| What the task requires |
Identify, in the records below, every line where the string "contre" appears, and copy each such line.

| Available data |
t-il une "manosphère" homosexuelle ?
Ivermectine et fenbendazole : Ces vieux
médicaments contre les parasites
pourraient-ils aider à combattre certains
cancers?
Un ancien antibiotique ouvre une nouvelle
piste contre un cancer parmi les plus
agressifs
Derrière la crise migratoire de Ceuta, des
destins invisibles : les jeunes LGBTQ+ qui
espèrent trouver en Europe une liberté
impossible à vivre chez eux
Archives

...

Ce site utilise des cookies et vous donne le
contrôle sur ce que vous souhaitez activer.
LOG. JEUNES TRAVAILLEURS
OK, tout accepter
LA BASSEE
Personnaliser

| Output of the exercise |
médicaments contre les parasites
piste contre un cancer parmi les plus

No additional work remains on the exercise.